Sorry, I don't get the above at all; what has a||b got to do with anything,
and why are there two lots of ?: on each line? The syntax shown on p. 51 of
K&R2 is pretty much what I wrote above.
A logical OR expression is the type of expression with the highest
"precedence" that can be the left operand of an ?: without using
parentheses; a conditional expression is the one with the lowest
"precedence" that requires parentheses to be used as the left operand of
another conditional expression.
A conditional expression is the type of expression with the highest
"precedence" that can be used without parentheses as the right operand
of a conditional expression. An assignment expression is the type of
expression that has the lowest precedence that requires use of
parentheses to be used as the right operand of a conditional operator.
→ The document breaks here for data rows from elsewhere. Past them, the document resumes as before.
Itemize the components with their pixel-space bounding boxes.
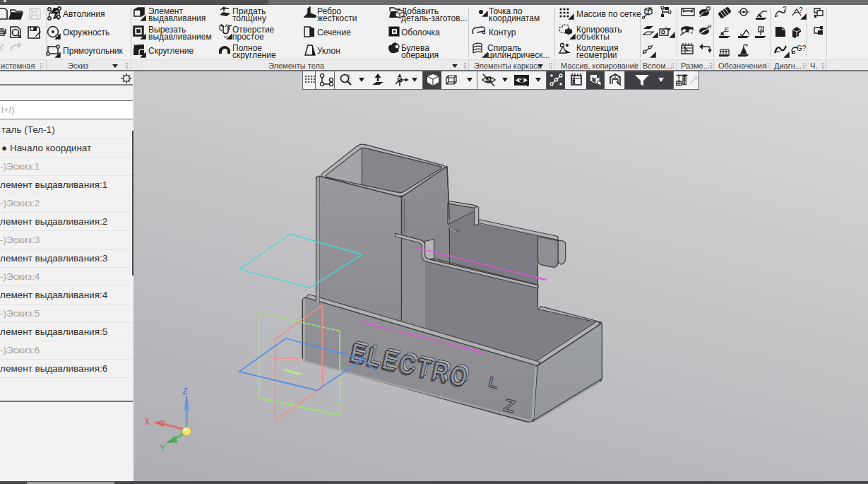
svg-text:A: A (760, 28, 763, 33)
svg-text:Y: Y (160, 443, 165, 453)
svg-text:R: R (708, 23, 712, 30)
svg-text:?: ? (799, 6, 803, 14)
svg-text:X: X (144, 417, 150, 427)
svg-text:?: ? (783, 6, 787, 13)
svg-text:G?: G? (797, 45, 807, 52)
svg-text:E: E (725, 26, 729, 33)
svg-text:Z: Z (183, 386, 188, 396)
Any expression can be used without parenthesis as the middle operand of
a conditional expression. A comma expression is the type that has the
lowest precedence.
I put my examples together using ||, two copies of ?:, =, and a comma
operator, in order to demonstrate all of those cases.
I don't know what the C Standard document is on about; looking to the next
section, 6.5.16 Assignment, the conditional-expression occurs in the the
syntax for that too!
That's as it should be. The key thing that is peculiar about the
conditional operator is that the middle operand is completely
unambiguous: it must be bracketed by ? and :. As a result, any
expression is allowed for the middle operand. In all other respects, the
conditional operator has higher precedence than the assignment operator.
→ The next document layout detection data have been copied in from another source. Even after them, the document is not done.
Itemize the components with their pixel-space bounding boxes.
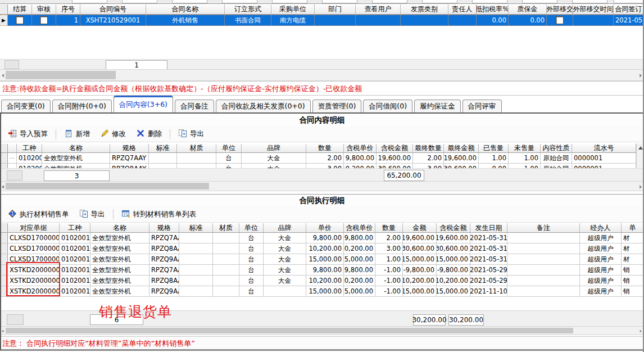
tab-4[interactable]: 合同备注 xyxy=(175,100,214,112)
column-header[interactable]: 最终金额 xyxy=(444,144,479,152)
table-row[interactable]: CLXSD1700000100102001017全效型室外机RPZQ7AAY台大… xyxy=(0,233,644,243)
scroll-right-icon[interactable]: › xyxy=(639,327,642,335)
scrollbar-thumb[interactable] xyxy=(6,328,573,333)
table-row[interactable]: XSTKD2000000020102001019全效型室外机RPZQ9AAY台1… xyxy=(0,286,644,297)
column-header[interactable]: 质保金 xyxy=(509,4,547,14)
exec-hscrollbar[interactable]: ‹ › xyxy=(0,326,644,335)
column-header[interactable]: 单位 xyxy=(239,223,264,232)
column-header[interactable]: 标准 xyxy=(149,144,177,152)
scroll-left-icon[interactable]: ‹ xyxy=(2,327,4,335)
contracts-hscrollbar[interactable]: ‹ › xyxy=(0,69,644,81)
exec-diamond-button[interactable]: 1执行材料销售单 xyxy=(3,207,74,222)
edit-button[interactable]: 修改 xyxy=(96,127,130,142)
tab-9[interactable]: 合同评审 xyxy=(462,100,502,112)
column-header[interactable]: 含税金额 xyxy=(377,144,413,152)
checkbox[interactable] xyxy=(556,16,564,24)
cell: 9,800.00 xyxy=(306,233,344,243)
column-header[interactable]: 规格 xyxy=(149,223,179,232)
table-row[interactable]: ⋯0102001017全效型室外机RPZQ7AAY (台大金2.009,800.… xyxy=(0,153,636,164)
column-header[interactable]: 材质 xyxy=(177,144,216,152)
cell: 材 xyxy=(622,243,644,254)
tab-5[interactable]: 合同收款及相关发票(0+0) xyxy=(216,100,311,112)
table-row[interactable]: CLXSD1700000100102001019全效型室外机RPZQ9AAY台大… xyxy=(0,254,644,265)
column-header[interactable]: 订立形式 xyxy=(225,4,271,14)
table-row[interactable]: XSTKD2000000030102001017全效型室外机RPZQ7AAY台大… xyxy=(0,265,644,276)
column-header[interactable]: 最终数量 xyxy=(413,144,444,152)
checkbox[interactable] xyxy=(40,16,48,24)
content-hscrollbar[interactable]: ‹ › xyxy=(0,181,644,191)
column-header[interactable]: 合同签订 xyxy=(614,4,644,14)
column-header[interactable]: 采购单位 xyxy=(271,4,315,14)
table-row[interactable]: CLXSD1700000100102001018全效型室外机RPZQ8AAY台大… xyxy=(0,243,644,254)
table-row[interactable]: ⋯0102001018全效型室外机RPZQ8AAY (台大金3.0010,200… xyxy=(0,164,636,168)
column-header[interactable]: 规格 xyxy=(110,144,149,152)
tab-1[interactable]: 合同变更(0) xyxy=(1,100,51,112)
goto-list-button[interactable]: 转到材料销售单列表 xyxy=(117,207,201,222)
tab-3[interactable]: 合同内容(3+6) xyxy=(114,96,173,112)
import-budget-icon xyxy=(8,129,17,139)
column-header[interactable]: 合同编号 xyxy=(80,4,146,14)
cell: 19,600.00 xyxy=(437,233,470,243)
tab-7[interactable]: 合同借阅(0) xyxy=(363,100,412,112)
column-header[interactable] xyxy=(8,144,17,152)
column-header[interactable]: 品牌 xyxy=(264,223,306,232)
column-header[interactable]: 部门 xyxy=(315,4,356,14)
delete-button[interactable]: 删除 xyxy=(131,127,166,142)
column-header[interactable]: 内容性质 xyxy=(541,144,572,152)
column-header[interactable]: 责任人 xyxy=(448,4,477,14)
column-header[interactable]: 工种 xyxy=(17,144,42,152)
cell: 9,800.00 xyxy=(344,153,377,164)
column-header[interactable]: 单位 xyxy=(216,144,242,152)
column-header[interactable]: 发票类别 xyxy=(401,4,448,14)
column-header[interactable]: 未售量 xyxy=(509,144,541,152)
column-header[interactable]: 查看用户 xyxy=(356,4,401,14)
import-budget-button[interactable]: 导入预算 xyxy=(3,127,52,142)
column-header[interactable]: 流水号 xyxy=(572,144,636,152)
column-header[interactable]: 单 xyxy=(622,223,644,232)
column-header[interactable]: 合同名称 xyxy=(146,4,225,14)
column-header[interactable]: 备注 xyxy=(507,223,580,232)
column-header[interactable]: 材质 xyxy=(213,223,239,232)
column-header[interactable]: 已售量 xyxy=(479,144,509,152)
column-header[interactable]: 外部移交 xyxy=(547,4,573,14)
column-header[interactable]: 标准 xyxy=(179,223,213,232)
tab-6[interactable]: 资质管理(0) xyxy=(312,100,362,112)
scrollbar-thumb[interactable] xyxy=(6,183,209,189)
table-row[interactable]: XSTKD2000000030102001018全效型室外机RPZQ8AAY台大… xyxy=(0,276,644,286)
tab-2[interactable]: 合同附件(0+0) xyxy=(52,100,112,112)
scrollbar-thumb[interactable] xyxy=(6,71,116,79)
column-header[interactable]: 发生日期 xyxy=(470,223,507,232)
column-header[interactable]: 含税单价 xyxy=(344,223,375,232)
column-header[interactable]: 名称 xyxy=(90,223,149,232)
column-header[interactable]: 数量 xyxy=(306,144,344,152)
tab-8[interactable]: 履约保证金 xyxy=(414,100,461,112)
column-header[interactable]: 抵扣税率% xyxy=(477,4,509,14)
column-header[interactable]: 含税单价 xyxy=(344,144,377,152)
column-header[interactable]: 审核 xyxy=(32,4,56,14)
column-header[interactable]: 经办人 xyxy=(580,223,622,232)
column-header[interactable]: 金额 xyxy=(403,223,437,232)
export-button[interactable]: 导出 xyxy=(174,127,208,142)
column-header[interactable]: 含税金额 xyxy=(437,223,470,232)
new-doc-button[interactable]: 新增 xyxy=(60,127,94,142)
scroll-left-icon[interactable]: ‹ xyxy=(2,182,4,191)
column-header[interactable]: 名称 xyxy=(42,144,110,152)
column-header[interactable]: 数量 xyxy=(375,223,403,232)
column-header[interactable]: 单价 xyxy=(306,223,344,232)
scroll-up-icon[interactable] xyxy=(638,146,643,150)
scroll-right-icon[interactable]: › xyxy=(639,182,642,191)
export-button[interactable]: 导出 xyxy=(75,207,110,222)
column-header[interactable]: 结算 xyxy=(8,4,32,14)
cut-off-control xyxy=(572,0,607,3)
scroll-right-icon[interactable]: › xyxy=(639,70,642,80)
cut-off-control xyxy=(122,0,157,3)
column-header[interactable]: 品牌 xyxy=(242,144,306,152)
scroll-left-icon[interactable]: ‹ xyxy=(2,70,4,80)
checkbox[interactable] xyxy=(16,16,24,24)
column-header[interactable]: 对应单据 xyxy=(8,223,60,232)
column-header[interactable]: 序号 xyxy=(56,4,80,14)
column-header[interactable]: 工种 xyxy=(60,223,90,232)
column-header[interactable]: 外部移交时间 xyxy=(573,4,614,14)
table-row[interactable]: ▶1XSHT210529001外机销售书面合同南方电缆0.000.002021-… xyxy=(0,15,644,26)
row-marker-header xyxy=(0,223,8,232)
Actually I still don't know whether you agree with my interpretation of
a?b:c=d (as (a?b:c)=d rather than a?b
c=d)) or not..
No, I do not. The C standard specifies a syntax that mandates parsing it
as (a?b:c)=d, and specifies a constraint that is necessarily violated by
that parse. If an implementation should choose to accept the program
after issuing the mandatory diagnostic, the behavior of any such program
is undefined.
The C++ standard specifies a syntax that mandates parsing it as a ? b :
(c=d). The expression (a?b:c)=d is not a constraint violation in C++,
but the parenthesis are not optional.